From among the mokkans (a mokkan is a narrow strip of wood bearing an official message) written by Prince Nagaya during the Nara period unearthed in Nara, one was found with the writing, "Tsuge-no-himuro (himuro at Tsuge)." Himuro and the position of managing it existed in every period (it belonged to Shusuishi (Water Office) of the Imperial Household Ministry when Japan was governed by the Ritsuryo system (a system of centralized government based on the corresponding code) until it was abolished in the Meiji period.
In the Edo period it was customary that the Kaga domain would present ice from a himuro to the shogun family on June 1 of each year. Himuro with earthen-walls came to be built even in the urban areas of Edo, making it possible to supply ice to the general public during the summer. Edo's drinking water was supplied by Tamagawa Josui Water Supply, but the water became warm in summer. Thus there emerged the business of the mizuya, which sold water cooled with ice. However, since the water to which ice was added was taken from a river, elderly persons who drank such water would often experience stomach upset. From this situation, the expression "an old man's indiscretions (one should act one's age)"emerged.
There is a Noh play that uses this as a theme and the title of the play. One of the Kojin-mono (Noh play with a fierce god) in Waki-noh Mono(Noh play with a god as the main character).
Modern-day himuro opening
The himuro hut is filled with snow (readying the himuro) on the last Sunday of January, taken out on June 30 (himuro-opening) and then in Kanazawa City and surrounding areas, people eat himuro manju (a bun with a bean paste filling), which is said to imitate ice, as they pray for good health on July 1. These events were discontinued in the third decade of the Showa period, but they were revived in 1986.
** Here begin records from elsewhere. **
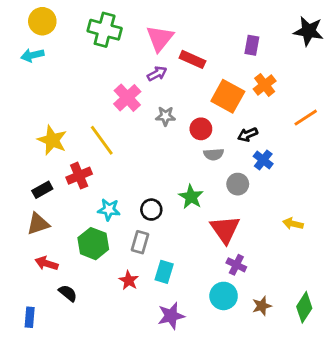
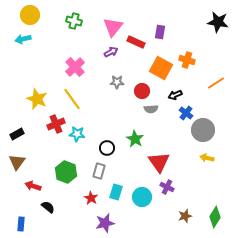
green cross: (105, 30) -> (74, 21), size x0.7
purple rectangle: (252, 45) -> (160, 32), moved
orange cross: (265, 85) -> (187, 60), turned -35
pink cross: (127, 98) -> (75, 67), moved
gray circle: (238, 184) -> (203, 130), moved, size x1.5
black rectangle: (42, 190) -> (17, 134), moved
cyan star: (109, 210) -> (77, 134), moved
brown triangle: (38, 224) -> (17, 162), moved, turned -36
cyan circle: (224, 296) -> (142, 197), moved
purple star: (171, 316) -> (105, 223), moved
However, the area has been troubled with the lack of snow due to the warm winters of recent years, and the Hakuunro Hotel, which was the owner of the himuro hut, went bankrupt in 1998. The event was in danger of being terminated, but is still running to this day because of the approval of the bankruptcy administrator.
In Yatsushiro City, Kumamoto Prefecture, a himuro festival is held at Yatsushiro-jinja Shrine (myoken-gu) from May 31 to June 1. The festival day is customarily called "Koozzuitachi (perhaps meaning the first day for ice)" and people eat yuki-mochi (rice cakes imitating lumps of snow).